Along similar lines, those standalone stories have helped make all the characters deeper and more engaging. Where a lot of these shows (I'm looking in your direction, "FlashForward") fall down is in dwelling so much on the mechanics of the big story that they give us no reason to care about any of the people trapped inside it. James Badge Dale stood out even in the pilot - he's so good at looking twitchy and/or angry that he's the perfect leading man for this kind of story (someone ought to clone him to appear in future versions of it many decades from now) - but through the course of watching them work, we've gotten to know the other people at API very well.
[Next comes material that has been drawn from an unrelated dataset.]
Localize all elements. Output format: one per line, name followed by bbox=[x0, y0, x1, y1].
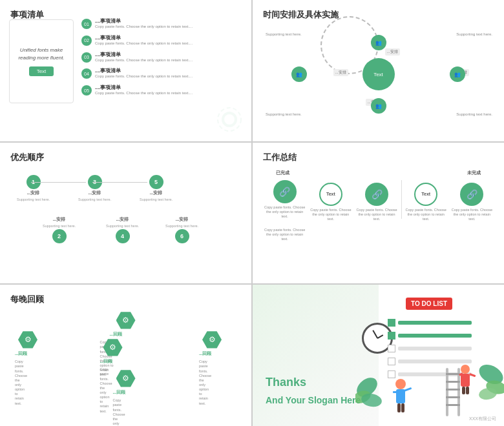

As Kale Ingram, the boss who claims to be helping Will but whose motives remain unclear, Arliss Howard has been fantastic, all casual menace and unexpected charm. (Sunday's episode is a big one for Kale.) The three members of the team are all illustrating in different ways how this kind of work can easily drive anyone crazy, and I relish every carefully-chosen pause in the dialogue of API's Dick Cheney-esque leader, Truxton Spangler (Michael Cristofer).
Third, Bromell brought in Michael Slovis, the genius director of photography of AMC's "Breaking Bad," and Slovis has turned the show's lower Manhattan setting (including the API building itself, which is a real office building overlooking the East River that the production took over) into a disturbing character itself. As with "Breaking Bad," this is a show that looks so good I'd watch it even if the actual storytelling was a snooze - which it thankfully isn't.
Again, the key to making this kind of show work is to make sure that the parts that have nothing to do with the mystery are so strong on their own that viewers won't feel ripped off if the solution isn't wholly satisfactory. I didn't love the direction "Lost" went in its final season, but that series had so much to offer - the characters, the action and suspense, the imagery and comedy and more - that I never felt like I had just wasted six years watching it.
I'm fully prepared for "Rubicon" to not stick this landing. I have no idea if Bromell knows what Horwitch's plan was, or if he cares, or if I'll ultimately care when I find out what Spangler and his shadow cabinet are up to. But I've come to enjoy this world - the characters and the look and the atmosphere - so much that I'll accept it if the whole crossword puzzle thing is ultimately a bust.
And I'll hope that AMC can overlook the so-so ratings and order a second season. The parts of "Rubicon" that work are too good to give up on out of fear over the parts that might not.